BRIEF
Lines below that include the word "xpsОтправить" should each be copied.

====================

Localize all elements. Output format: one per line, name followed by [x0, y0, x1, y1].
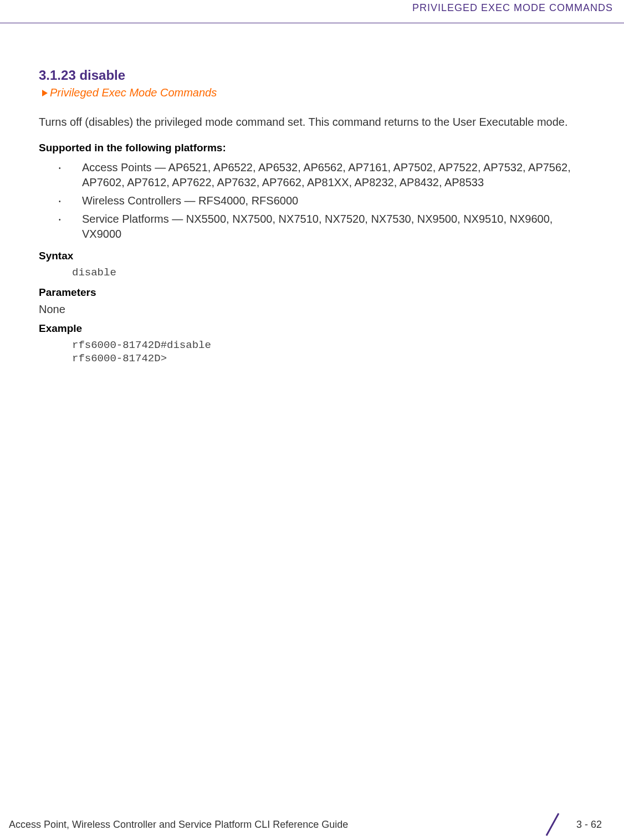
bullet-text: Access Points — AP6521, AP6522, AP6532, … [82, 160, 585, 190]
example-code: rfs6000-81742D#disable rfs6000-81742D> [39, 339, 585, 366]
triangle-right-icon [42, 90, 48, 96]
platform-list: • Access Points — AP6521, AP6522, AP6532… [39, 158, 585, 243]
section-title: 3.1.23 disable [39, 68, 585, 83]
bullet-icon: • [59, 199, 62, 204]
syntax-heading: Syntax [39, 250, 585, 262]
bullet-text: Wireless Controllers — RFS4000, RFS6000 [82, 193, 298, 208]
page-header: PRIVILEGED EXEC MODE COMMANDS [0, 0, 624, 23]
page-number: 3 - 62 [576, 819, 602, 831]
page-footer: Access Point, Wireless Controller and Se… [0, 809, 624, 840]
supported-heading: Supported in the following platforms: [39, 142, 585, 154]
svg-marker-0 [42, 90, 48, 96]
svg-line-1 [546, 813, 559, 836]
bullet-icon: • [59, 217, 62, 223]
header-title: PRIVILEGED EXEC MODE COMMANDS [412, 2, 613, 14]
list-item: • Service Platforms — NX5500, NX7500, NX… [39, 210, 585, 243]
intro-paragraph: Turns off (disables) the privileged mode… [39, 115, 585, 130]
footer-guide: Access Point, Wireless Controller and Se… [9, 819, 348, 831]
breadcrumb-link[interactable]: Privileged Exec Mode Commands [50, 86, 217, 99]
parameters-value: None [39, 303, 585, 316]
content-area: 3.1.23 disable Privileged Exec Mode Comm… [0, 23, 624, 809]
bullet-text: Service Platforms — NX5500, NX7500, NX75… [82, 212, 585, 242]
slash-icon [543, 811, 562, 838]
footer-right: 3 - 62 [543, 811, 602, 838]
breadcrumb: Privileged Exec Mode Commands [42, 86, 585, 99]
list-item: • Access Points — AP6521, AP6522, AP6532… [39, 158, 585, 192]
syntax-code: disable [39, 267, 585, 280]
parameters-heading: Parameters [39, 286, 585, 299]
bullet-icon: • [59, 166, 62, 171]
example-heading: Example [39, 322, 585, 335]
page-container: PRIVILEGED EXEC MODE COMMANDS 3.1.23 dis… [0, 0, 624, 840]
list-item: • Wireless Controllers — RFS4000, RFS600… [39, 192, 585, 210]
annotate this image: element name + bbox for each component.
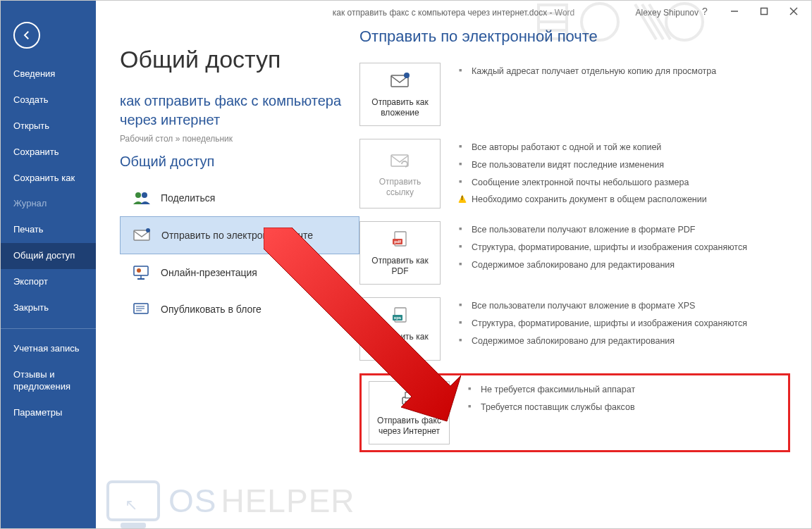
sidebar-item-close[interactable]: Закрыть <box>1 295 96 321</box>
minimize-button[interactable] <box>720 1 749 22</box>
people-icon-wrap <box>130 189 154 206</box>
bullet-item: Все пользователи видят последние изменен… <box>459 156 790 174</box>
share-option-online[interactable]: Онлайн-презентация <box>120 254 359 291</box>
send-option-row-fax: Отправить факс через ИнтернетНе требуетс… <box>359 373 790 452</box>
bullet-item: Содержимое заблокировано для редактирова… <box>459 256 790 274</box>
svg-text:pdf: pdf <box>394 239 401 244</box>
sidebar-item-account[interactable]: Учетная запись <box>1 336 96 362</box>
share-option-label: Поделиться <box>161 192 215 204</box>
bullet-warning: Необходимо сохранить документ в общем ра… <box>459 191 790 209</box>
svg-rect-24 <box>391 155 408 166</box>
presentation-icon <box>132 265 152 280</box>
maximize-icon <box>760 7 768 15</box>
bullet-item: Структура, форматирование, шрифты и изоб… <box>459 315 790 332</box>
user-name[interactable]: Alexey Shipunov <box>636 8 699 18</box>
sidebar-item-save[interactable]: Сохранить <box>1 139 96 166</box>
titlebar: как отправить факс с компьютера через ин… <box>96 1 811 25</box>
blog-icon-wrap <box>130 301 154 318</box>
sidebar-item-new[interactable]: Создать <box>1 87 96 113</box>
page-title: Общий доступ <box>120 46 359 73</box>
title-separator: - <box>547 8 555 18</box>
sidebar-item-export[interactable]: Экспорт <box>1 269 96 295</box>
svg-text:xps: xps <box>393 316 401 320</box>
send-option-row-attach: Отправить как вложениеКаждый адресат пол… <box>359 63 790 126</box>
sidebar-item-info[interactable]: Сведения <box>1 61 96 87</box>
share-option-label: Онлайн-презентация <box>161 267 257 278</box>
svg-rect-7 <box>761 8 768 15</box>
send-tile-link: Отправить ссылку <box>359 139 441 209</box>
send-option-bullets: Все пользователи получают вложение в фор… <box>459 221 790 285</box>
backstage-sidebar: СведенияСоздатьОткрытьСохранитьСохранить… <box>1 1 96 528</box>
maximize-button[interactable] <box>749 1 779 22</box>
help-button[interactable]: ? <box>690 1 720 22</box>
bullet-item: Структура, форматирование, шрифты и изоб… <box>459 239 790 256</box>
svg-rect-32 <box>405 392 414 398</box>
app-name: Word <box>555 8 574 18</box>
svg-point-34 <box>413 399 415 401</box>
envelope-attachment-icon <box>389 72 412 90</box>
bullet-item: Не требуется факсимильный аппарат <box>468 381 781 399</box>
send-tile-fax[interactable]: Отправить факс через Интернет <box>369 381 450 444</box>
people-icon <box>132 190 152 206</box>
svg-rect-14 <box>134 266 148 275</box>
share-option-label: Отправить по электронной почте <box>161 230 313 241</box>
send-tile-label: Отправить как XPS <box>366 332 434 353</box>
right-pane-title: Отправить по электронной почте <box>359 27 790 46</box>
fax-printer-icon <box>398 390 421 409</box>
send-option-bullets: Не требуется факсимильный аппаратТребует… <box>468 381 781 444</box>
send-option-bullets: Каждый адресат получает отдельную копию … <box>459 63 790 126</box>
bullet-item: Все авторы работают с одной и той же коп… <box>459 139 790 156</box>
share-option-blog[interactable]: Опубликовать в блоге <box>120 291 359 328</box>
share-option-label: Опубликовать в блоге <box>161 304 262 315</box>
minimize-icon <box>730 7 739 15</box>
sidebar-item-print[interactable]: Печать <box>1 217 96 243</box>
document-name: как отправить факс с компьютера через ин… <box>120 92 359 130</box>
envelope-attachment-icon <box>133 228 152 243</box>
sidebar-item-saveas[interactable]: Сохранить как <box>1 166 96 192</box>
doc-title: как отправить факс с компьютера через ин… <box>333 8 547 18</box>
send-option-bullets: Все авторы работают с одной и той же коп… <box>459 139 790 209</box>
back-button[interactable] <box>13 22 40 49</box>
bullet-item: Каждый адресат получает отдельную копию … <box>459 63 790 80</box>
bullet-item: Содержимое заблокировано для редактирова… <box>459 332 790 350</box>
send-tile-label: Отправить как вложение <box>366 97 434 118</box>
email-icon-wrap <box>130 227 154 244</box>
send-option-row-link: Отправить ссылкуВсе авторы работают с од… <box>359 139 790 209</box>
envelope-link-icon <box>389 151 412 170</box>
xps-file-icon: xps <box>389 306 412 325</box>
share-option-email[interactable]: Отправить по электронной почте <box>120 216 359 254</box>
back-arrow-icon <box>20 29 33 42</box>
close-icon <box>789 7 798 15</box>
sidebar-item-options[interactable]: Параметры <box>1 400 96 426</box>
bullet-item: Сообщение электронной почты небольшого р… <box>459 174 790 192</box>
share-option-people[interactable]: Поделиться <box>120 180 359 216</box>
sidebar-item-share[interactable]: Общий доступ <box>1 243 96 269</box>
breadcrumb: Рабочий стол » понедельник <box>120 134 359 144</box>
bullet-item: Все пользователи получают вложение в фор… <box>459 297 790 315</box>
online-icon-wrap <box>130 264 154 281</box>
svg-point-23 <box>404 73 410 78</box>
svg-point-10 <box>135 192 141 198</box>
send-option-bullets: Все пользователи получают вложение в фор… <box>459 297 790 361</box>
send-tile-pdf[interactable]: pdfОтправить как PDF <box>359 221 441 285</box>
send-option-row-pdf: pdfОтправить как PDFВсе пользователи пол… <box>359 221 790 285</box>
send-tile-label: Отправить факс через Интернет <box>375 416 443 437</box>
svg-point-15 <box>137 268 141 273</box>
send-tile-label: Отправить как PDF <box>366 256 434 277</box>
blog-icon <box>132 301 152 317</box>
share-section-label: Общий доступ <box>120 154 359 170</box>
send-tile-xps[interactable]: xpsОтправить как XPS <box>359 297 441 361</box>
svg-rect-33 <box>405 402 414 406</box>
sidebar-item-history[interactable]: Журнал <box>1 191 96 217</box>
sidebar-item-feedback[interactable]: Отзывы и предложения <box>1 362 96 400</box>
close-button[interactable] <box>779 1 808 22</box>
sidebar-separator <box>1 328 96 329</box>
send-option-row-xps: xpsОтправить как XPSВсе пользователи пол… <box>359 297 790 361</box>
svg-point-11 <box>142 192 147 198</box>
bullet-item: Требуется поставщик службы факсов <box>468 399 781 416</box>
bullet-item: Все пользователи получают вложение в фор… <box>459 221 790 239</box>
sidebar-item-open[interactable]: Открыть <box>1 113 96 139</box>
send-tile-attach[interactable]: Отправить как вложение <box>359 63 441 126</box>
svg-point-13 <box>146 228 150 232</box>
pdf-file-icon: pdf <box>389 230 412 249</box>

====================

SOLUTION
send-tile-xps[interactable]: xpsОтправить как XPS <box>359 297 441 361</box>
send-option-row-xps: xpsОтправить как XPSВсе пользователи пол… <box>359 297 790 361</box>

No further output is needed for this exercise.